Go line by line through the data and copy those with the word "Skill".

*** Block opens ***

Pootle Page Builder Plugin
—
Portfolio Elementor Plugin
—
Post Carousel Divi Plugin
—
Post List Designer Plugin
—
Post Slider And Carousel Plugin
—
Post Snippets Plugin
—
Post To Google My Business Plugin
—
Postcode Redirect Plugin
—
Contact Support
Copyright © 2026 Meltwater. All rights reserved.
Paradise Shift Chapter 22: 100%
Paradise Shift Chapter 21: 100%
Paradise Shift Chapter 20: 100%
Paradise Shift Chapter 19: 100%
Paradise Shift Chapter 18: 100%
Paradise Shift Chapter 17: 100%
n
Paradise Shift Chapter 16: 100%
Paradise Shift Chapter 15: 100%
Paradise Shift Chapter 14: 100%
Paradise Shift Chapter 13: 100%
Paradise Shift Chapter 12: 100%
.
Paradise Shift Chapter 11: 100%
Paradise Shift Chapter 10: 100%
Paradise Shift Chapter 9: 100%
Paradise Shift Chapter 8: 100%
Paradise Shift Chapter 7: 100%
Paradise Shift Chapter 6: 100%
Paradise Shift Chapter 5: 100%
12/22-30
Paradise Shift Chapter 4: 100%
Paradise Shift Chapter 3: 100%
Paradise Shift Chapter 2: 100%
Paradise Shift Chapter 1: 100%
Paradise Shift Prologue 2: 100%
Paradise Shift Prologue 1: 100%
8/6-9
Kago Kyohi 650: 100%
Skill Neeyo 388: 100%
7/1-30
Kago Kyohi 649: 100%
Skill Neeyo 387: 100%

*** Block closes ***

▶ [RESULT OF THE TASK]
Skill Neeyo 388: 100%
Skill Neeyo 387: 100%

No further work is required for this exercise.